▸ Task item
Within the records, which lines hold the string "aparate"? Report each one by copying it.

(Information given Opens)

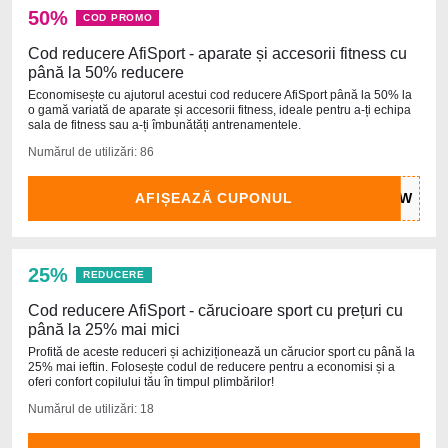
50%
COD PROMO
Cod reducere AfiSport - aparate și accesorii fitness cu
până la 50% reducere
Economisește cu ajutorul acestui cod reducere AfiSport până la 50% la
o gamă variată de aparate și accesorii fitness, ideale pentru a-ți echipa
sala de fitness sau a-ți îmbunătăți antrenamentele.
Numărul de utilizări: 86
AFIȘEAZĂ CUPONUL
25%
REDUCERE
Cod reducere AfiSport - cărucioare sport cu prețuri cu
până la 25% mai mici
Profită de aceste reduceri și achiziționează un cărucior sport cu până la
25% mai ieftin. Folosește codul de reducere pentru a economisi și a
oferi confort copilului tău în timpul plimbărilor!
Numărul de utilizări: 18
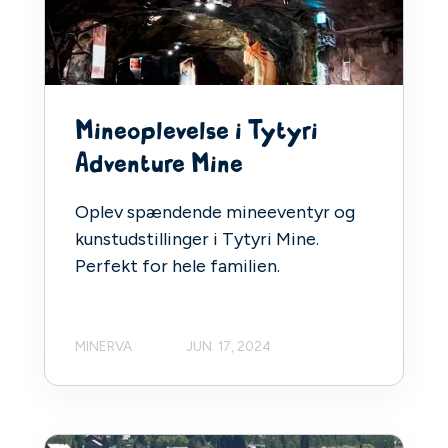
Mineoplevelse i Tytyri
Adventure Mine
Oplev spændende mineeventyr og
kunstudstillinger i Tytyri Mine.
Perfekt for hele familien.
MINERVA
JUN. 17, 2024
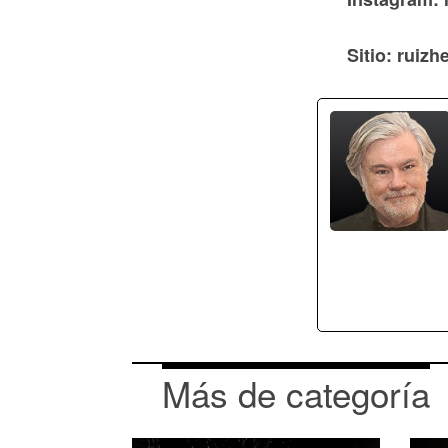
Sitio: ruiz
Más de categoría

(Information given Closes)
(Information given Opens)

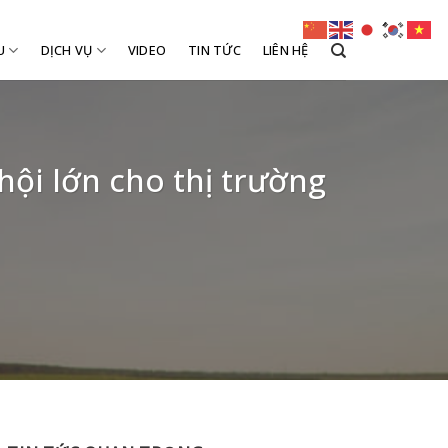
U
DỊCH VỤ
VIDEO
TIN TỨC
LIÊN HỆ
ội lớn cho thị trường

(Information given Closes)

▸ Task solution
Cod reducere AfiSport - aparate și accesorii fitness cu
o gamă variată de aparate și accesorii fitness, ideale pentru a-ți echipa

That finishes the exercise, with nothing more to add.